Высшая мера
Апыхтин помолчал, глядя в раскрытое окно и вдыхая свежий воздух. Он был уже достаточно опытным банкиром, если не сказать, прожженным, и за невинной просьбой престарелого поэта сразу увидел те возможности, которые открывали перед банком эти несчастные пятьсот долларов. Тираж можно дать и побольше, где-нибудь ближе к тысяче экземпляров, на задней обложке, конечно, будет реклама банка «Феникс», его телефоны, приглашение к сотрудничеству, книжка ляжет на столы директоров всех предприятий области, сам поэт выступит по телевидению, прочтет стихи, расскажет о той громадной работе, которую проводит «Феникс», поддерживая литературу, искусство, живопись. Апыхтин даст по этому поводу большое интервью, откликнутся газеты, он и для них найдет время, чтобы рассказать о банке и о тех преимуществах, которые доступны каждому, кто доверится «Фениксу», кто поверит в него. А там, глядишь, дойдет дело и до выставок, спектаклей, концертов... И везде банк «Феникс», его деньги, его люди, его готовность поддержать все разумное, доброе, вечное...
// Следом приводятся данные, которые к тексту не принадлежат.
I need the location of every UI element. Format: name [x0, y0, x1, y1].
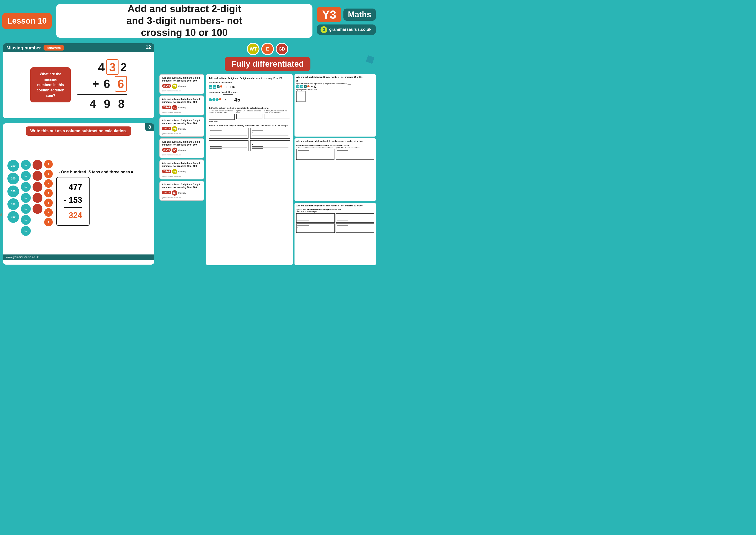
ws-q3b: b) 600 + 140 + 25 add 2 tens and 3 ones. [236, 110, 262, 120]
ws-c-box1: + [296, 213, 335, 223]
counter-10-6: 10 [21, 215, 31, 225]
ws-card-1-title: Add and subtract 2-digit and 3-digit num… [162, 76, 202, 82]
ws-b-b-text: b) 600 + 140 + 25 add 2 tens and 3 ones. [336, 147, 374, 149]
wc-b2-l2 [337, 219, 348, 219]
qfinal-b2-l3 [252, 136, 263, 136]
ws-card-2[interactable]: Add and subtract 2-digit and 3-digit num… [159, 96, 204, 115]
ws-q2-content: ___ + ___ ___ 45 [209, 94, 290, 105]
wc-b3-l3 [297, 231, 309, 231]
add-bottom-line: + ___ [225, 98, 231, 101]
main-title: Add and subtract 2-digit and 3-digit num… [126, 3, 242, 39]
ws-q3c-text: c) 2 tens, 6 hundreds and 25 mm minus 3 … [264, 110, 290, 113]
ws-url-5: grammarsaurus.co.uk [162, 175, 202, 177]
plus-32: + 32 [230, 86, 235, 89]
ws-a-q1: 1) [296, 80, 374, 82]
ws-q3c: c) 2 tens, 6 hundreds and 25 mm minus 3 … [264, 110, 290, 120]
tens-column: 10 10 10 10 10 10 10 [21, 160, 31, 236]
pv-circles-q2 [209, 98, 221, 101]
subtrahend: - 153 [64, 194, 82, 207]
title-box: Add and subtract 2-digit and 3-digit num… [56, 4, 312, 38]
slide-header-text: Missing number [7, 45, 41, 50]
result-digits: 4 9 8 [90, 97, 127, 110]
ws-fluency-1: Fluency [178, 85, 186, 87]
ws-qfinal-label: 3) Find four different ways of making th… [209, 125, 290, 127]
add-result-box: ___ + ___ ___ [223, 94, 233, 105]
ws-overlay-a-title: Add and subtract 2-digit and 3-digit num… [296, 76, 374, 79]
slide-instruction: Write this out as a column subtraction c… [3, 123, 154, 141]
diff-banner-container: WT E GD Fully differentiated [159, 43, 376, 71]
badges-row: WT E GD [247, 43, 288, 55]
ws-main-title: Add and subtract 2-digit and 3-digit num… [209, 77, 290, 80]
ws-level-circle-3: VT [172, 126, 177, 132]
pv-1-1: 1 [220, 85, 222, 88]
wc-b2-minus: - [337, 216, 338, 218]
ws-card-5[interactable]: Add and subtract 2-digit and 3-digit num… [159, 159, 204, 180]
wc-b4-plus: + [337, 226, 338, 228]
qfinal-plus1: + [210, 131, 211, 133]
wc-b1-l1 [297, 215, 309, 215]
digit-space: 6 [101, 77, 113, 91]
red-counter-3 [33, 182, 42, 192]
add-answer-line: ___ [225, 101, 231, 104]
wc-b4-l1 [337, 225, 348, 226]
ws-c-box3: - [296, 223, 335, 233]
bottom-bar: www.grammarsaurus.co.uk [3, 254, 154, 260]
ws-badge-3: 2+2=4 [162, 127, 171, 130]
counter-10-7: 10 [21, 226, 31, 236]
ws-b-a-box [296, 149, 335, 160]
ws-add-l1: ___ [298, 92, 304, 95]
answers-button[interactable]: answers [43, 45, 64, 50]
y3-badge: Y3 [317, 7, 341, 22]
ws-url-3: grammarsaurus.co.uk [162, 132, 202, 134]
and-6-ones-text: and 6 ones [209, 121, 290, 123]
slide-number-top: 12 [143, 43, 154, 51]
counter-100-2: 100 [7, 173, 19, 184]
ws-overlay-a: Add and subtract 2-digit and 3-digit num… [294, 74, 376, 137]
slide-number-bottom: 8 [145, 123, 154, 131]
ws-overlay-c: Add and subtract 2-digit and 3-digit num… [294, 203, 376, 265]
math-line [77, 94, 127, 95]
math-result-row: 4 9 8 [90, 97, 127, 110]
counter-1-3: 1 [44, 179, 53, 188]
ws-level-3: VT Fluency [172, 126, 186, 132]
right-badges: Y3 Maths G grammarsaurus.co.uk [317, 7, 376, 35]
c-100-a [209, 98, 212, 101]
ws-c-grid: + - [296, 213, 374, 233]
ws-fluency-4: Fluency [178, 149, 186, 152]
ws-card-6[interactable]: Add and subtract 2-digit and 3-digit num… [159, 181, 204, 201]
wb-a-l3 [298, 158, 309, 158]
qfinal-b2-l1 [252, 130, 263, 130]
q3a-line3 [210, 118, 222, 118]
ws-q3b-text: b) 600 + 140 + 25 add 2 tens and 3 ones. [236, 110, 262, 113]
ws-card-1[interactable]: Add and subtract 2-digit and 3-digit num… [159, 74, 204, 94]
ws-q1-label: 1) Complete the addition. [209, 81, 290, 84]
slide-subtraction: 8 Write this out as a column subtraction… [2, 123, 155, 265]
ws-b-col-b: b) 600 + 140 + 25 add 2 tens and 3 ones. [336, 147, 374, 160]
ws-q3-parts: a) 4 hundreds, 17 tens and 7 ones subtra… [209, 110, 290, 120]
ws-level-2: GD Fluency [172, 105, 186, 110]
plus-op: + [225, 85, 228, 89]
ws-c-100-2: 100 [300, 85, 303, 88]
ws-level-circle-4: GD [172, 148, 177, 153]
hundreds-column: 100 100 100 100 100 [7, 160, 19, 223]
qfinal-b3-l1 [210, 143, 222, 143]
ws-q3: 3) Use the column method to complete the… [209, 107, 290, 123]
ws-level-1: VT Fluency [172, 84, 186, 89]
red-counter-5 [33, 204, 42, 214]
ws-level-4: GD Fluency [172, 148, 186, 153]
ws-add-box: ___ + ___ ___ [296, 91, 306, 102]
ws-card-3[interactable]: Add and subtract 2-digit and 3-digit num… [159, 117, 204, 137]
ws-card-6-title: Add and subtract 2-digit and 3-digit num… [162, 183, 202, 189]
wc-b3-l1 [297, 225, 309, 226]
counter-100-3: 100 [7, 185, 19, 197]
ws-level-circle-6: GD [172, 190, 177, 196]
ws-card-4[interactable]: Add and subtract 2-digit and 3-digit num… [159, 138, 204, 158]
ws-overlay-pages: Add and subtract 2-digit and 3-digit num… [294, 74, 376, 265]
ws-card-5-bottom: 2+2=4 VT Fluency [162, 169, 202, 174]
wc-b3-div [297, 230, 334, 230]
ws-c-1-1 [307, 85, 310, 87]
instruction-box: Write this out as a column subtraction c… [26, 127, 131, 136]
worksheet-list: Add and subtract 2-digit and 3-digit num… [159, 74, 204, 265]
ws-q2-label: 2) Complete the addition sum. [209, 91, 290, 94]
ws-fluency-3: Fluency [178, 128, 186, 130]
– Зови его, Алла, – сказал Апыхтин, стряхнув с себя задумчивость. – Поговорим.
Через минуту в дверь протиснулся мужичонка в заношенном костюме и с целлофановым пакетом в руке. Он остановился у самой двери, не решаясь даже закрыть ее за собой – на случай, если сразу получит от ворот поворот.
– Проходите, пожалуйста! – Апыхтин поднялся и широким жестом, для которого едва хватило пространства кабинета, показал вошедшему на место у низкого журнального столика. Он сам покинул свое высокое кресло, в котором возвышался над кабинетом, и великодушно сел с просителем на равных, в стороне от председательского полукруглого стола. Эта самая его полукруглость да еще то обстоятельство, что на столе не было ни единой бумажки, ни одного, самого завалящего, документа, всегда почему-то подавляли людей незначительных, случайных, пришедших не предлагать, а просить.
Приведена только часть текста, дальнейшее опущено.